Hi all,
Thanks in advance for any feedback.
As part of my dissertation I'm trying to scrape data from the web (been working on this for months). I have a couple issues:
-Each document I want to scrape has a document number. However, the numbers don't always go up in order. For example, one document number is 2022, but the next one is not necessarily 2023, it could be 2038, 2040, etc. I don't want to hand go through to get each document number. I have tried to wrap download.file in purrr::safely(), but once it hits a document that does not exist it stops.
-Second, I'm still fairly new to R, and am having a hard time setting up destfile for multiple documents. Indexing the path for where to store downloaded data ends up with the first document stored in the named place, the next document as NA.

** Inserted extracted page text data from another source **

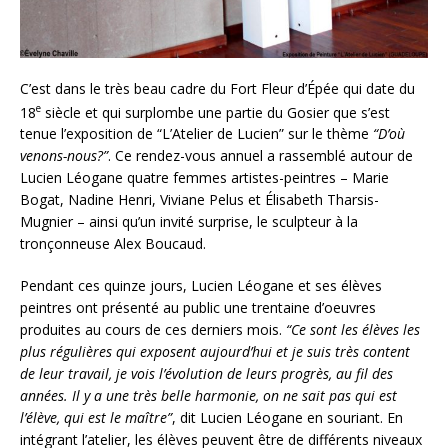
C’est dans le très beau cadre du Fort Fleur d’Épée qui date du
e
18
siècle et qui surplombe une partie du Gosier que s’est
tenue l’exposition de “L’Atelier de Lucien” sur le thème
“D’où
venons-nous?”
. Ce rendez-vous annuel a rassemblé autour de
Lucien Léogane quatre femmes artistes-peintres – Marie
Bogat, Nadine Henri, Viviane Pelus et Élisabeth Tharsis-
Mugnier – ainsi qu’un invité surprise, le sculpteur à la
tronçonneuse Alex Boucaud.
Pendant ces quinze jours, Lucien Léogane et ses élèves
peintres ont présenté au public une trentaine d’oeuvres
produites au cours de ces derniers mois.
“Ce sont les élèves les
plus régulières qui exposent aujourd’hui et je suis très content
de leur travail, je vois l’évolution de leurs progrès, au fil des
années. Il y a une très belle harmonie, on ne sait pas qui est
l’élève, qui est le maître”
, dit Lucien Léogane en souriant. En
intégrant l’atelier, les élèves peuvent être de différents niveaux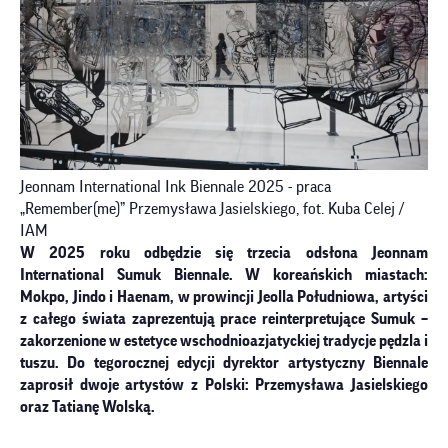
Jeonnam International Ink Biennale 2025 - praca
„Remember(me)” Przemysława Jasielskiego, fot. Kuba Celej /
IAM
W 2025 roku odbędzie się trzecia odsłona Jeonnam
International Sumuk Biennale. W koreańskich miastach:
Mokpo, Jindo i Haenam, w prowincji Jeolla Południowa, artyści
z całego świata zaprezentują prace reinterpretujące Sumuk –
zakorzenione w estetyce wschodnioazjatyckiej tradycje pędzla i
tuszu. Do tegorocznej edycji dyrektor artystyczny Biennale
zaprosił dwoje artystów z Polski: Przemysława Jasielskiego
oraz Tatianę Wolską.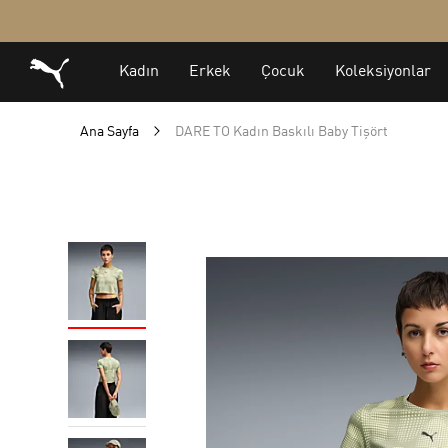
Ana Sayfa
DARE TO Kadın Baskılı Baby Tişört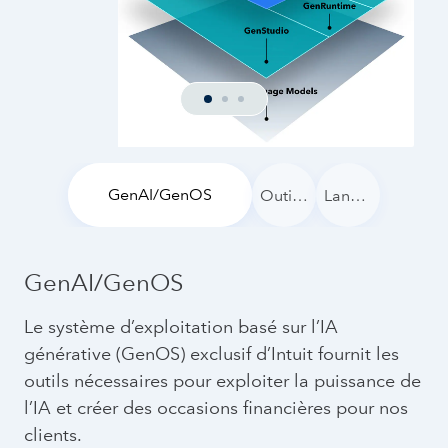
GenAI/GenOS
Outils et infrastructures de développement
Langues et bibliothèques
GenAI/GenOS
Le système d’exploitation basé sur l’IA
générative (GenOS) exclusif d’Intuit fournit les
outils nécessaires pour exploiter la puissance de
l’IA et créer des occasions financières pour nos
clients.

Here's the code I've been working on:
base.url <- "https://www.europarl.europa.eu/doceo/document/"
document.name.1 <- "P-9-2022-00"
document.extension <- "_EN.docx"
#document.number <- 2321
document.numbers <- c(2330:2333)
for (i in 1:length(document.numbers)) {
temp.doc.name <- paste0(base.url,
document.name.1,
document.numbers[i],
document.extension)
print(temp.doc.name)
safely <- purrr::safely(download.file(temp.doc.name,
destfile = "/Users/...[i]"))
}
Ultimately, I need to scrape about 120,000 documents from the site. Where is the best place to store the data? I'm thinking I might run the code for each of the 15 years I'm interested in separately, in order to (hopefully) keep it manageable.
Again, thanks for any feedback!
Kari W